No, I’m asking because I read in various books that certain thinkers saw the world in what is considered a more pessimistic way: that life has no value, or at least not in the form we know it, but only, for example, through nirvanas. And from what I understand from other places, they did not necessarily think there were no moral values, nor were they Epicureans or atheists.
By contrast, religious thinkers, or at least Jewish ones, are usually presented as those who saw importance and sanctity in life as it is. Perhaps this can be compared to the fact that one may desecrate the Sabbath to save a life, even if that person will not manage to fulfill even one commandment.
And in that respect I asked how one can say that sanctity takes effect upon life itself, even apart from the direct connection to morality, which by its nature is deontological, but upon the object itself. I think the tefillin example can be compared to this—that there are people who would say sanctity rests upon them.
Hope it’s clearer now. I’m not talking about the ethical dimension of what ought to be.
If so, I understand you to be saying that claiming the table is big is a property (because it is a judgment relative to something else), but claiming the table has a length of 150 cm is part of its structure and definition.
To my mind the question is completely meaningless. What does this have to do with pessimism? If you’re talking about sanctity taking effect, that has no meaning beyond Jewish law. It’s not a moral question.
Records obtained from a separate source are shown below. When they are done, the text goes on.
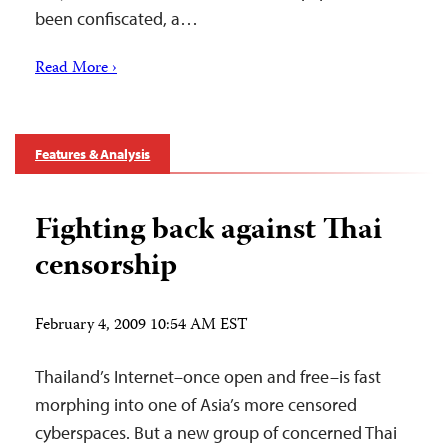
been confiscated, a…
Read More ›
Features & Analysis
Fighting back against Thai
censorship
February 4, 2009 10:54 AM EST
Thailand’s Internet–once open and free–is fast
morphing into one of Asia’s more censored
cyberspaces. But a new group of concerned Thai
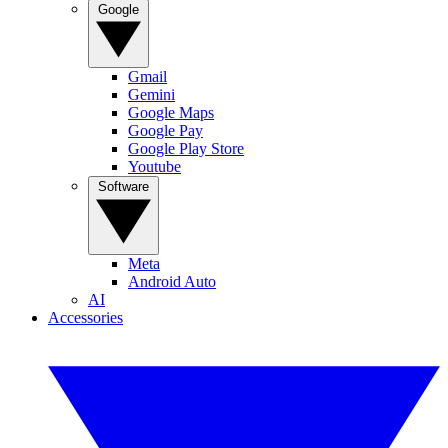
Google
Gmail
Gemini
Google Maps
Google Pay
Google Play Store
Youtube
Software
Meta
Android Auto
AI
Accessories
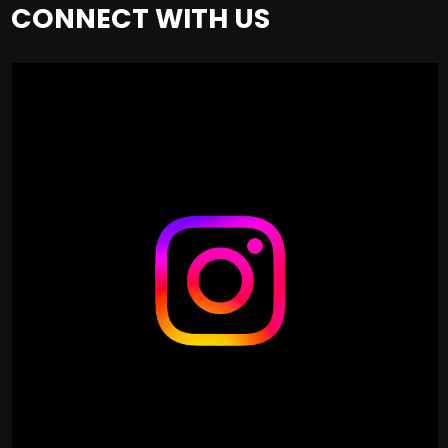
CONNECT WITH US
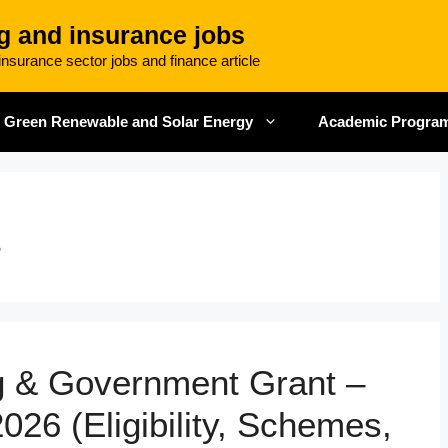
g and insurance jobs
nsurance sector jobs and finance article
Green Renewable and Solar Energy
Academic Progra
t
ng & Government Grant –
026 (Eligibility, Schemes,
There is no sanctity that takes effect on a human soul in any halakhic sense that I know of.
As for the table, I partly agree. It’s true that saying it is big is a judgment, but one can still see that as part of its own properties. Saying that it is important is something more detached from its essence. Size is a description (albeit subjective and relative) of the table, but saying that it is important does not describe the table at all. It judges it.
Sanctity in its halakhic sense was brought only to illustrate the idea. By pessimism I meant that a thinker may think there is no importance in life, or at least in the way we see it, and still accept that values exist.
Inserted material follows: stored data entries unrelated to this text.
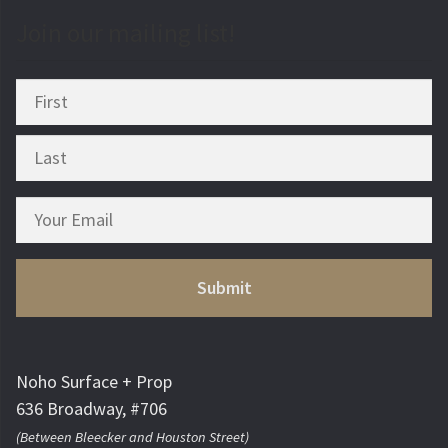
Join our mailing list!
Noho Surface + Prop
636 Broadway, #706
(Between Bleecker and Houston Street)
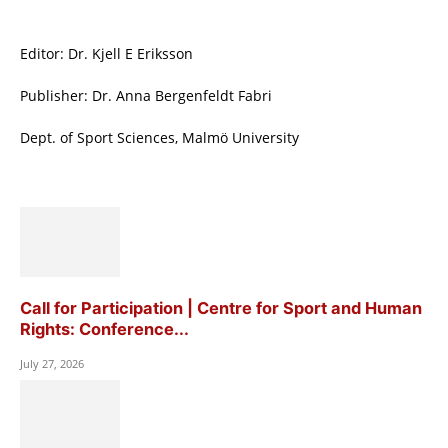
Editor: Dr. Kjell E Eriksson
Publisher: Dr. Anna Bergenfeldt Fabri
Dept. of Sport Sciences, Malmö University
Call for Participation | Centre for Sport and Human
Rights: Conference...
July 27, 2026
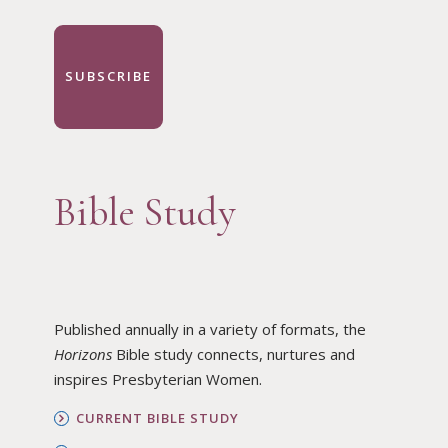
SUBSCRIBE
Bible Study
Published annually in a variety of formats, the
Horizons
Bible study connects, nurtures and
inspires Presbyterian Women.
CURRENT BIBLE STUDY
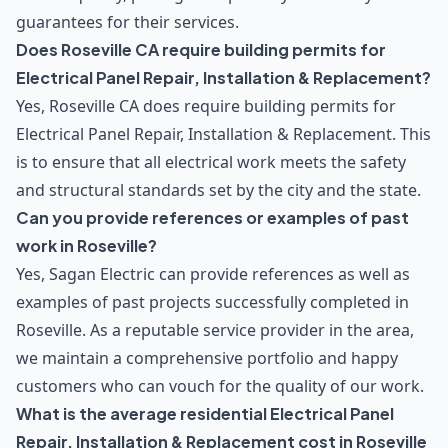
guarantees for their services.
Does Roseville CA require building permits for
Electrical Panel Repair, Installation & Replacement?
Yes, Roseville CA does require building permits for
Electrical Panel Repair, Installation & Replacement. This
is to ensure that all electrical work meets the safety
and structural standards set by the city and the state.
Can you provide references or examples of past
work in Roseville?
Yes, Sagan Electric can provide references as well as
examples of past projects successfully completed in
Roseville. As a reputable service provider in the area,
we maintain a comprehensive portfolio and happy
customers who can vouch for the quality of our work.
What is the average residential Electrical Panel
Repair, Installation & Replacement cost in Roseville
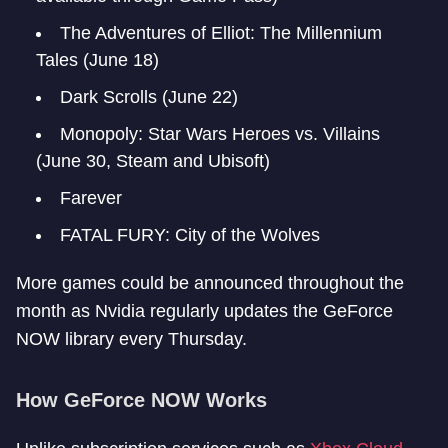
The Adventures of Elliot: The Millennium
Tales (June 18)
Dark Scrolls (June 22)
Monopoly: Star Wars Heroes vs. Villains
(June 30, Steam and Ubisoft)
Farever
FATAL FURY: City of the Wolves
More games could be announced throughout the
month as Nvidia regularly updates the GeForce
NOW library every Thursday.
How GeForce NOW Works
If I understand correctly, you mean that size is a property connected to the characteristics of the table and therefore it describes it, but importance is directed toward the concept itself that contains the characteristics?
But if it is judging, then relative to what would that be?
I’ve completely lost you. I suggest we stop here.
Premise: In matter there is nothing important. For example, we don’t think it matters whether a stone exists or not, and we also don’t think it matters whether the rooster Cock-a-doodle-doo exists or is dead. So too there is no reason to think it matters whether so-and-so is alive or dead, or regarding the existence of the human species as a whole, just as with the existence of stones in general.
Claim: Our world is material.
Conclusion: The world has no importance.
Difficulty: People feel that there is importance in life, but such importance, as we have shown, cannot come into being.
Resolution: This is a psychological need that comes from the evolutionary tendency of the organism to survive.